Cientistas descobrem um material que pode livrar a pimenta do reino do ataque de vírus
Atualmente, nas plantações de pimenta do reino, no Brasil, dois vírus estão disseminados em praticamente todas as plantações. Eles comprometem a fotossíntese, inibem o crescimento da planta e, consequentemente, sua produtividade. Recentemente, pesquisadores da Embrapa encontraram um material 100% sadio que deverá dar origem a uma nova cultivar livre dos microrganismos.

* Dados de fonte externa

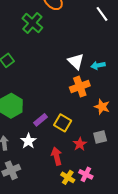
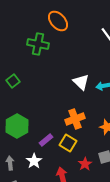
green cross: (32, 23) -> (38, 44), turned -30
orange cross: (80, 87) -> (75, 119), moved

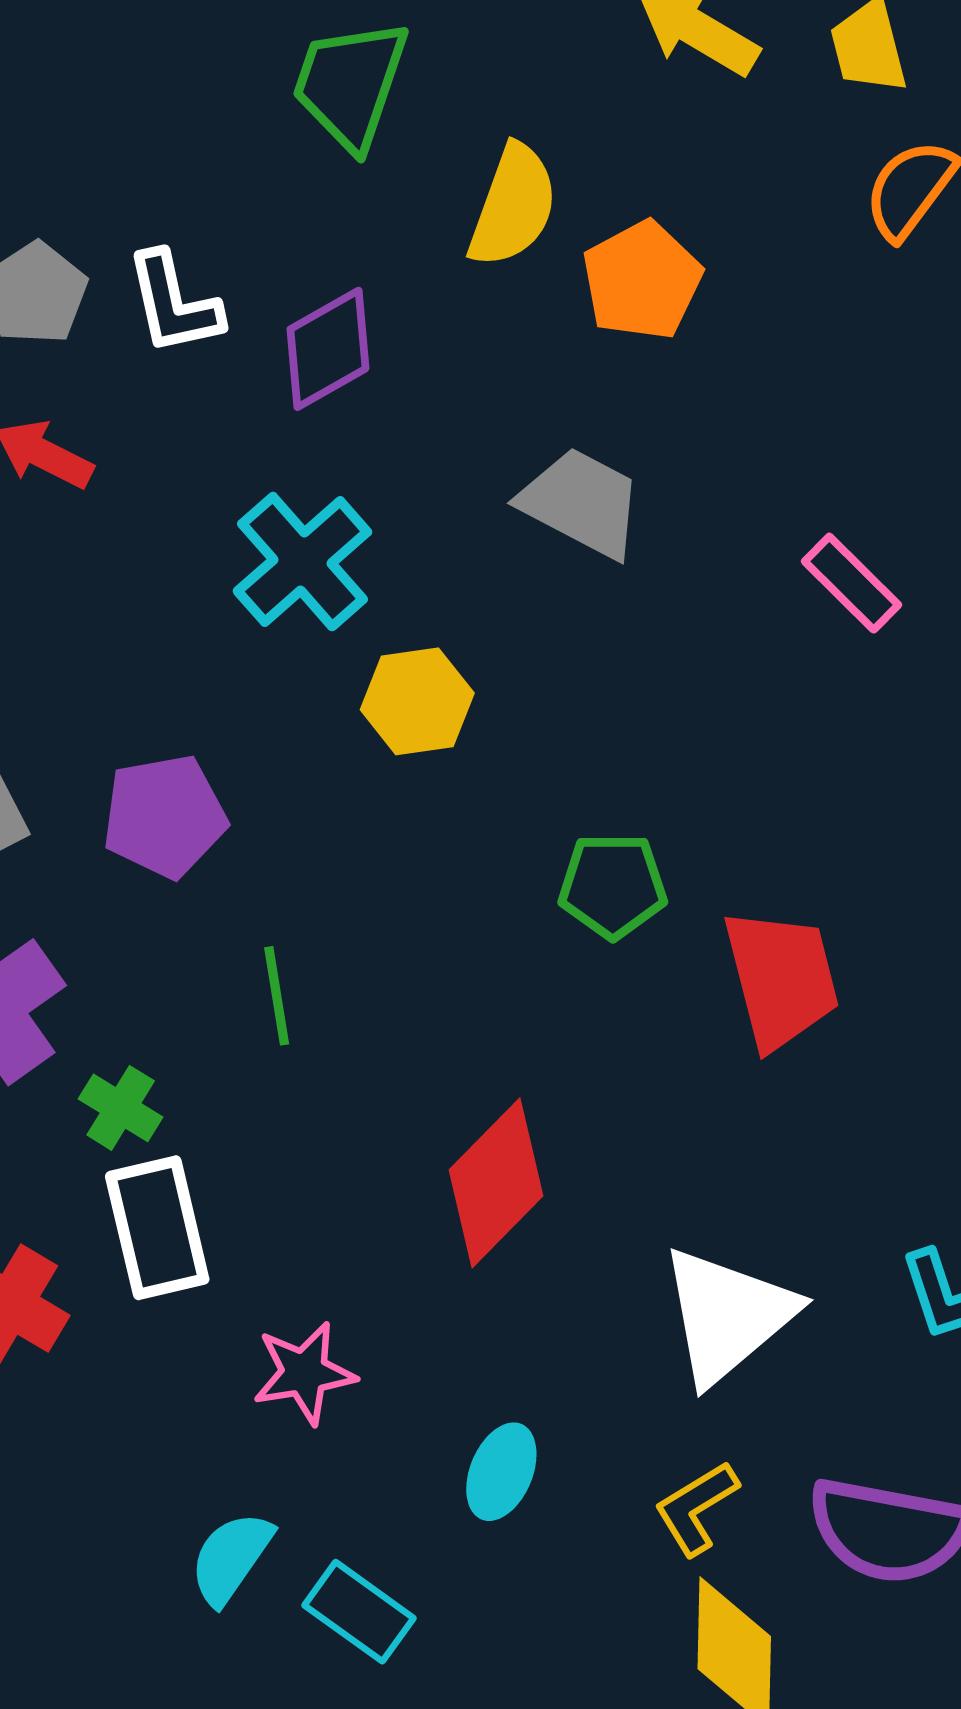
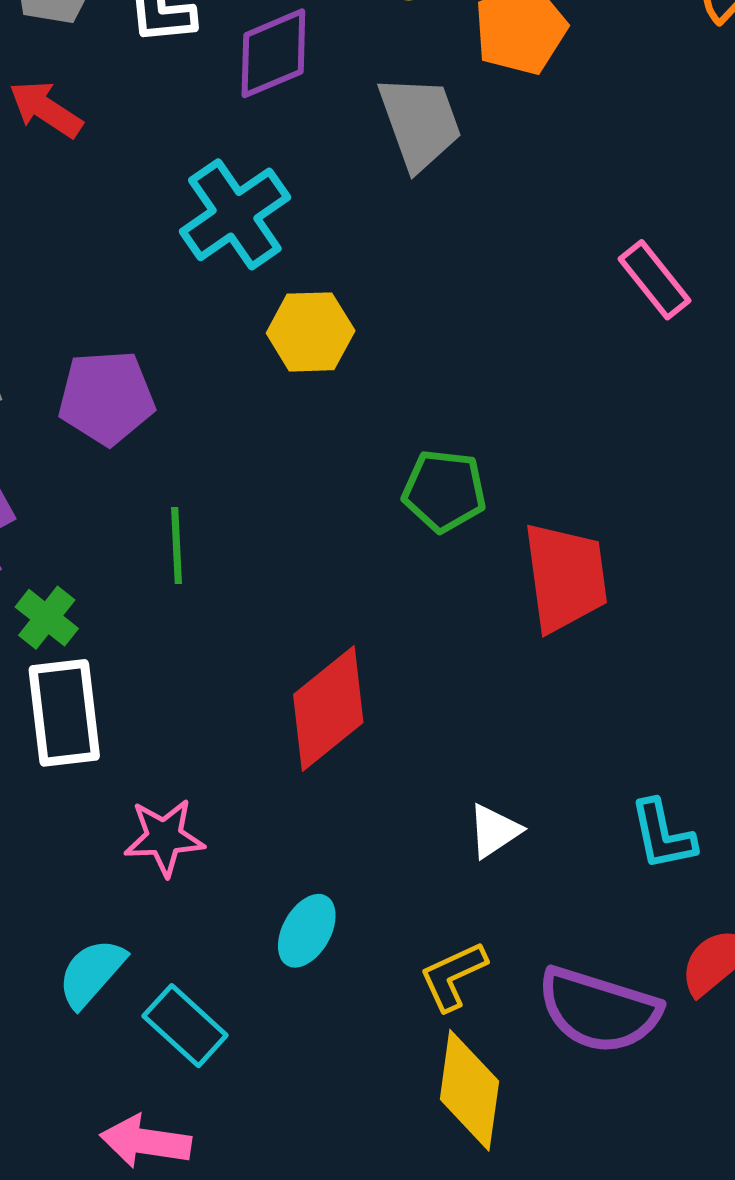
gray trapezoid: (581, 503) -> (420, 123), moved, turned 36
white triangle: (728, 1315) -> (494, 831), size x0.5

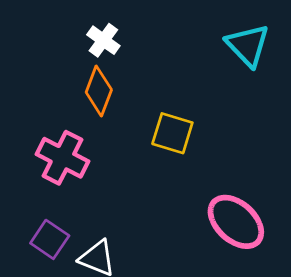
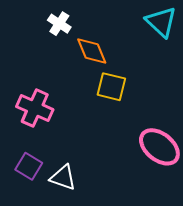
orange diamond: (99, 91) -> (92, 51), moved, turned -40

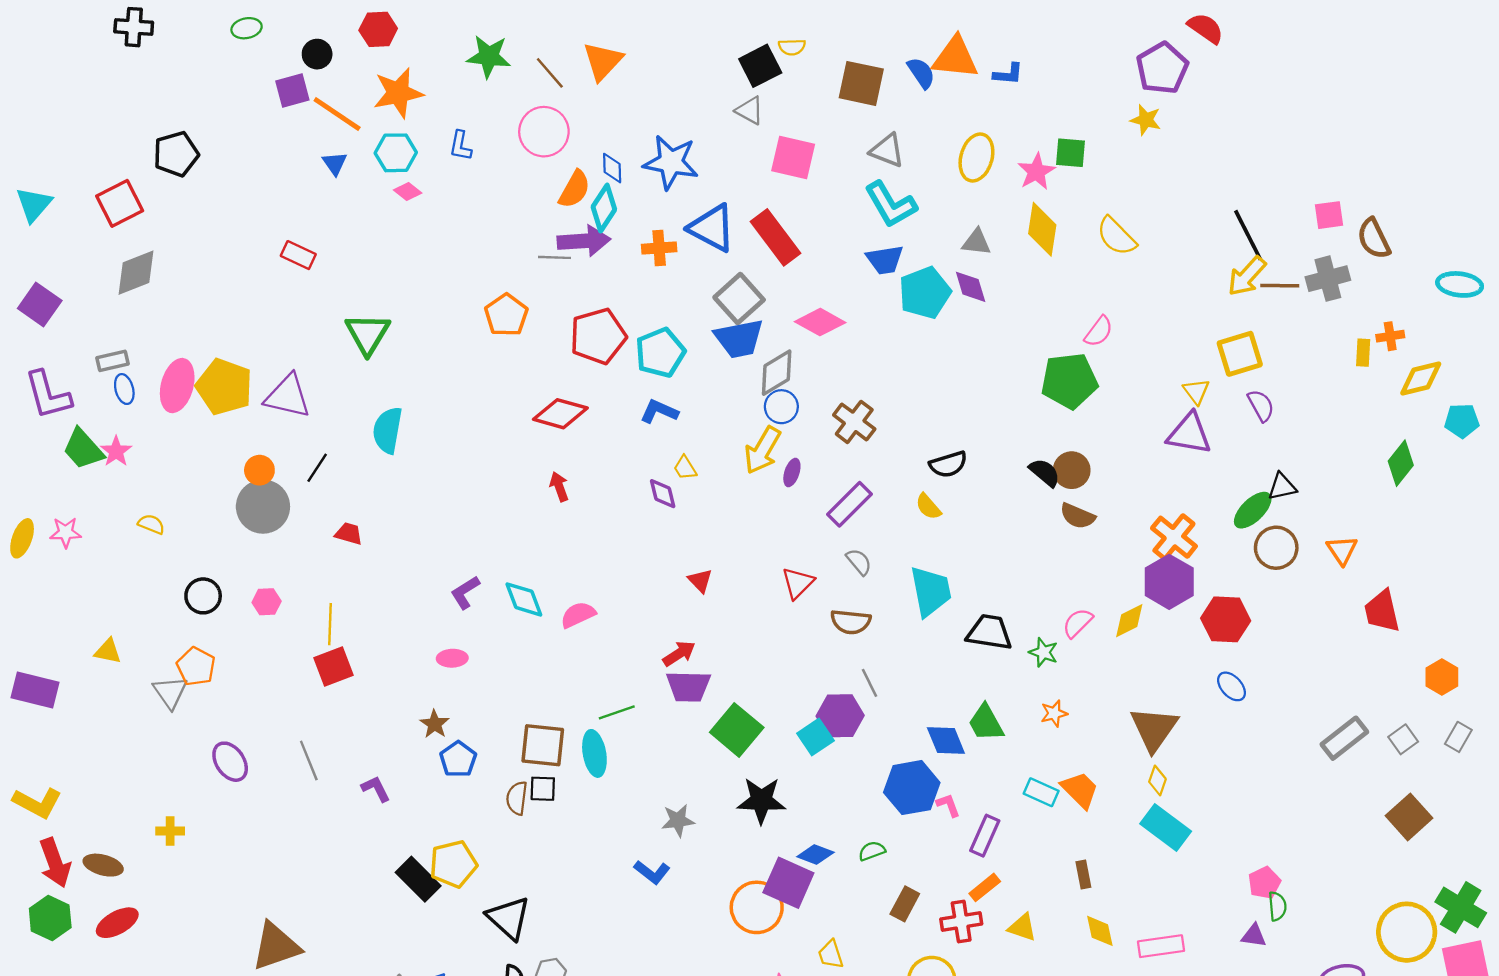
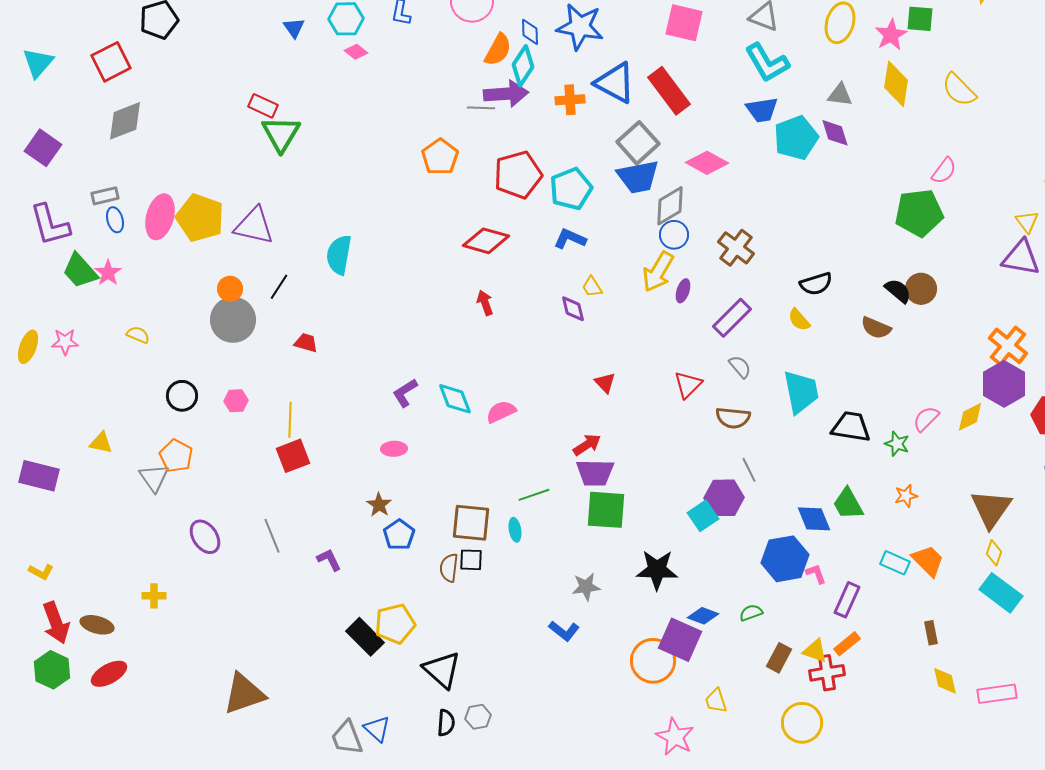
green triangle: (368, 334) -> (281, 134), moved
brown semicircle: (1078, 516) -> (876, 328), moved
green square: (737, 730) -> (606, 510), moved, turned -36
cyan ellipse: (594, 753) -> (515, 530), size x0.6
yellow L-shape: (37, 803) -> (41, 572), size x0.6
yellow triangle: (1022, 927) -> (815, 651), moved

“Os vírus não matam a planta, até mesmo porque eles se beneficiam dela, mas impedem seu crescimento pleno, fazendo com que seu tamanho e sua produtividade sejam muito aquém da sua capacidade. Uma planta livre de vírus consegue expressar toda sua potencialidade”, afirma Oriel Lemos, pesquisador da Embrapa Amazônia Oriental (PA).
A identificação e o desenvolvimento de uma cultivar livre de vírus representam um grande passo na pipericultura paraense. O estado do Pará é o maior produtor nacional de pimenta-do-reino (Piper nigrum L.) com quase 40 mil toneladas em 2017, segundo o Instituto Brasileiro de Geografia e Estatística (IBGE). Isso significa que só o estado é responsável pela metade da produção brasileira, que naquele ano foi de quase 80 mil toneladas.
Durante muito tempo, a fusariose ou a podridão-das-raízes, causada pelo fungo Fusarium solani f. sp. piperis, foi considerada o maior problema da pimenteira-do-reino no estado do Pará. “Mesmo assim, com boas práticas, manejo adequado e o uso de cultivares recomendadas, é possível produzir mudas sem a doença”, conta o pesquisador.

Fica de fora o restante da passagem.